__What to produce__
The records below are to be repeated exactly, and their pictures left out.

--- Study material ---

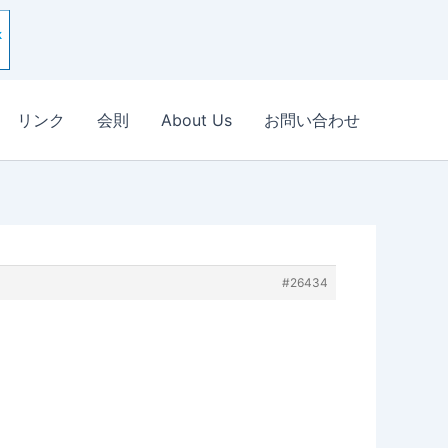
リンク
会則
About Us
お問い合わせ
#26434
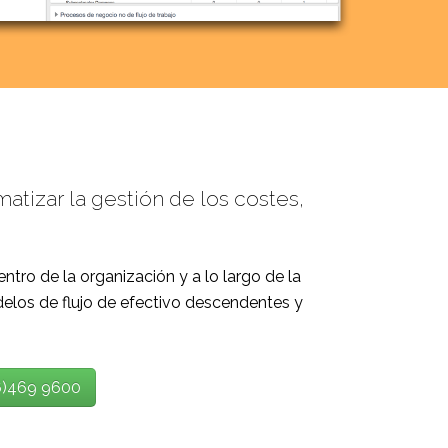
tizar la gestión de los costes,
tro de la organización y a lo largo de la
odelos de flujo de efectivo descendentes y
16)469 9600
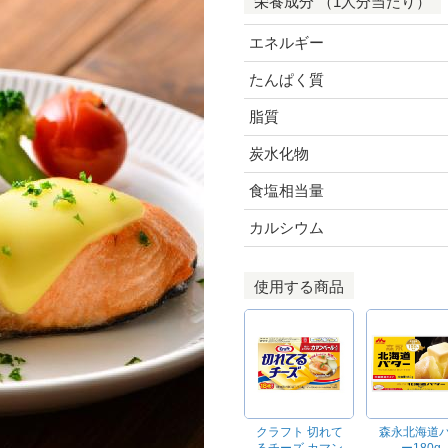
栄養成分 （1人分当たり）
エネルギー
たんぱく質
脂質
炭水化物
食塩相当量
カルシウム
使用する商品
クラフト 切れて
森永北海道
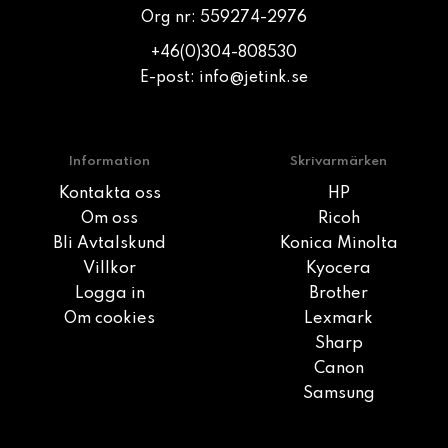
Org nr: 559274-2976
+46(0)304-808530
E-post:
info@jetink.se
Information
Skrivarmärken
Kontakta oss
HP
Om oss
Ricoh
Bli Avtalskund
Konica Minolta
Villkor
Kyocera
Logga in
Brother
Om cookies
Lexmark
Sharp
Canon
Samsung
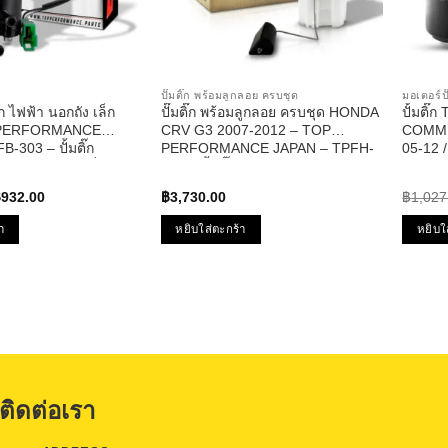
ปั๊มติ๊ก พร้อมลูกลอย ครบชุด
มอเตอร์ปั
๊ก ไฟฟ้า นอกถัง เล็ก
ปั๊มติ๊ก พร้อมลูกลอย ครบชุด HONDA
ปั้มติ๊
 PERFORMANCE
CRV G3 2007-2012 – TOP
COMMU
-303 – ปั้มติ๊ก
PERFORMANCE JAPAN – TPFH-
05-12 
งใส่รถได้ทุกยี่ห้อ
952 – ปั้มติ๊ก ฮอนด้า ซีอาวี
YARIS 06-10 
TOP P
riginal
Current
฿
932.00
฿
3,730.00
฿
1,027
rice
price
as:
is:
า
หยิบใส่ตะกร้า
หยิบใ
1,188.00.
฿932.00.
ติดต่อเรา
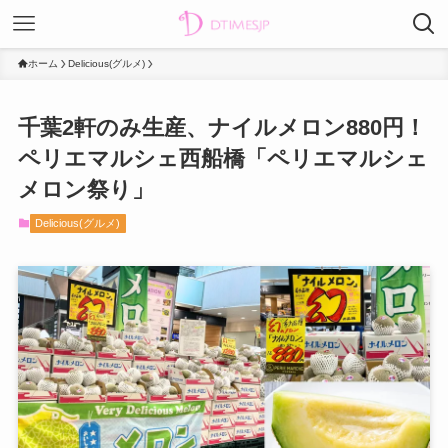
ホーム
Delicious(グルメ)
千葉2軒のみ生産、ナイルメロン880円！
ペリエマルシェ西船橋「ペリエマルシェ
メロン祭り」
Delicious(グルメ)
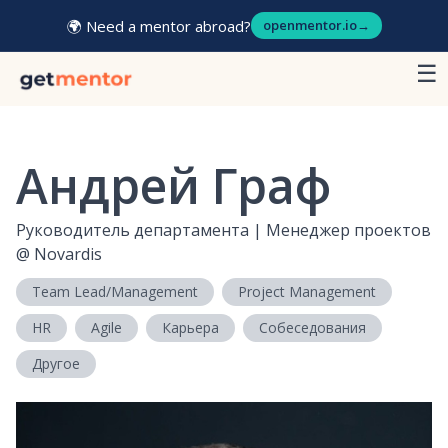
🌍 Need a mentor abroad?
openmentor.io
→
☰
Андрей Граф
Руководитель департамента | Менеджер проектов
@
Novardis
Team Lead/Management
Project Management
HR
Agile
Карьера
Собеседования
Другое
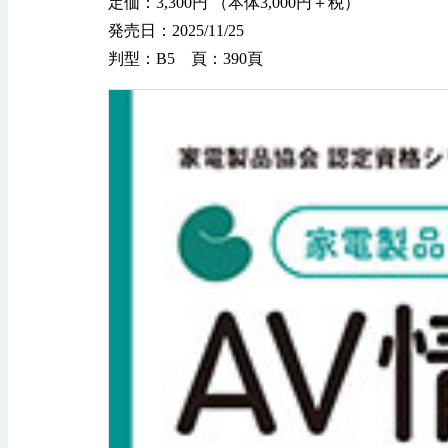
定価：3,300円 （本体3,000円＋税）
発売日：2025/11/25
判型：B5 頁：390頁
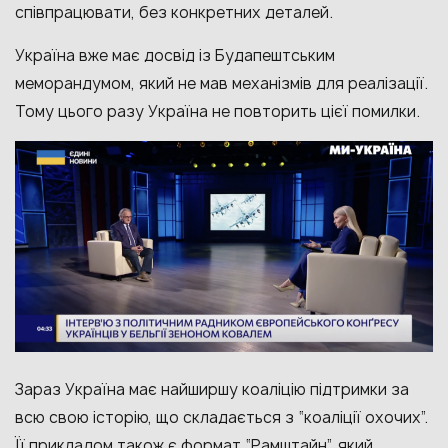
співпрацювати, без конкретних деталей.
Україна вже має досвід із Будапештським
меморандумом, який не мав механізмів для реалізації.
Тому цього разу Україна не повторить цієї помилки.
Зараз Україна має найширшу коаліцію підтримки за
всю свою історію, що складається з “коаліції охочих”.
Її прикладом також є формат “Рамштайн”, який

---

__Answer box__
リンク
会則
About Us
お問い合わせ
#26434
tizar la gestión de los costes,
tro de la organización y a lo largo de la
odelos de flujo de efectivo descendentes y
16)469 9600
栄養成分 （1人分当たり）
エネルギー
たんぱく質
脂質
炭水化物
食塩相当量
カルシウム
使用する商品
クラフト 切れて
森永北海道
Org nr: 559274-2976
+46(0)304-808530
E-post:
info@jetink.se
Information
Skrivarmärken
Kontakta oss
HP
Om oss
Ricoh
Bli Avtalskund
Konica Minolta
Villkor
Kyocera
Logga in
Brother
Om cookies
Lexmark
Sharp
Canon
Samsung
ปั๊มติ๊ก พร้อมลูกลอย ครบชุด
มอเตอร์ปั
๊ก ไฟฟ้า นอกถัง เล็ก
ปั๊มติ๊ก พร้อมลูกลอย ครบชุด HONDA
ปั้มติ๊
 PERFORMANCE
CRV G3 2007-2012 – TOP
COMMU
-303 – ปั้มติ๊ก
PERFORMANCE JAPAN – TPFH-
05-12 
งใส่รถได้ทุกยี่ห้อ
952 – ปั้มติ๊ก ฮอนด้า ซีอาวี
YARIS 06-10 
TOP P
riginal
Current
฿
932.00
฿
3,730.00
฿
1,027
rice
price
as:
is:
า
หยิบใส่ตะกร้า
หยิบใ
1,188.00.
฿932.00.
ติดต่อเรา
ホーム
Delicious(グルメ)
千葉2軒のみ生産、ナイルメロン880円！
ペリエマルシェ西船橋「ペリエマルシェ
メロン祭り」
Delicious(グルメ)
🌍 Need a mentor abroad?
openmentor.io
→
☰
Андрей Граф
Руководитель департамента | Менеджер проектов
@
Novardis
Team Lead/Management
Project Management
HR
Agile
Карьера
Собеседования
Другое
定価：3,300円 （本体3,000円＋税）
発売日：2025/11/25
判型：B5 頁：390頁
співпрацювати, без конкретних деталей.
Україна вже має досвід із Будапештським
меморандумом, який не мав механізмів для реалізації.
Тому цього разу Україна не повторить цієї помилки.
Зараз Україна має найширшу коаліцію підтримки за
всю свою історію, що складається з “коаліції охочих”.
Її прикладом також є формат “Рамштайн”, який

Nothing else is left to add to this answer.